Deep in the enchanted English wood of Devon, Wendy Froud dwells alongside fairies, trolls, and pixies. Living in a world of fantasy does more than provide Froud with a sense of serenity; it drives her international success.
Froud is credited for creating the look of Yoda for Star Wars movies, as well as sculpting the characters Jen and Kira for Muppets creator Jim Henson's film "The Dark Crystal."
Henson hired Froud as a puppet maker and designer for the Muppets show after receiving one of her works as a Christmas gift. After working closely with Jim Henson and Frank Oz on past films, Froud was asked by the pair to join the team responsible for developing, sculpting, and building a major character for "The Empire Strikes Back." Under the direction and approval of George Lucas, Henson, Gary Kurtz, and Frank Oz, the team brought Yoda from concept to the big screen, with Froud credited as "Yoda Fabricator."

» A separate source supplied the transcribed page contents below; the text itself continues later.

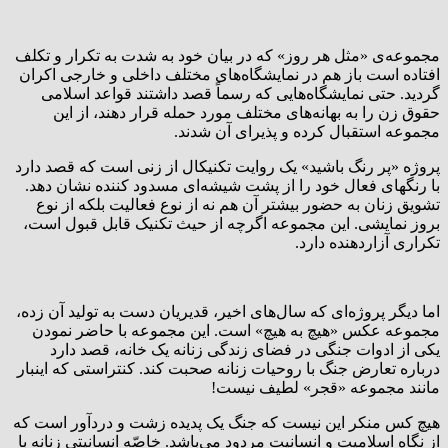
مجموعه‌ی «مثل هر روز» که در بیان خود به شدت به تکرار و تکلف
افتاده است باز هم در نمایشگاه‌های مختلف داخلی و خارجی اکران
گردید. حتی نمایشگاه‌هایی که رسماً قصد داشتند قواعد اسلامی
حقوق زن را به بهانه‌های مختلف مورد حمله قرار دهند، از این
مجموعه استقبال کرده و پذیرای آن شدند.
پروژه «پر رنگ باشید» یک روایت تکنیکال از زنی است که قصد دارد
با رنگهای فعال خود را از پشت شیشه‌ای مسدود کننده نشان دهد.
تشویق زنان به حضور بیشتر آن هم نه از نوع فعالیت بلکه از نوع
بروز نمایشی. این مجموعه اگرچه از حیث تکنیک قابل قبول است،
تکراری آزاردهنده دارد.
اما دیگر پروژه‌ای که سال‌های اخیر، قدیریان دست به تولید آن زده،
مجموعه عکس «هیچ به هیچ» است. این مجموعه با حاضر نمودن
یکی از ادوات جنگی در فضای زندگی زنانه یک خانه، قصد دارد
درباره تعارض جنگ با روحیات زنانه صحبت کند. کنتراستی که اینبار
مانند مجموعه «قجر» لطیف نیست!
هیچ کس منکر این نیست که جنگ یک پدیده زشت و دردآور است که
از نگاه اسلامیت و انسانیت مردود می‌باشد. خاصّه انسانیتی زنانه با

"I had no idea, when we started working on Yoda, that he would become such an icon," said Froud. "We were mostly concerned with making him believable enough to carry a major role in the film. It took me years to be able to look at him without seeing the mistakes we made along the way but now I can appreciate what the audiences saw and still see in him."
Froud has spent her entire life in the company of other creative geniuses and has a strong CCS connection. Her father and CCS alumnus, Walter Midener, was head of the sculpture department at CCS from 1946-1966 and later became president of the college. Her mother, Peggy, is a painter and collage artist who also taught at CCS.
"I literally grew up at CCS. CCS taught me to combine techniques and skills in ways that allowed me to figure out problems in the relatively new field of realistic puppetry in television and film."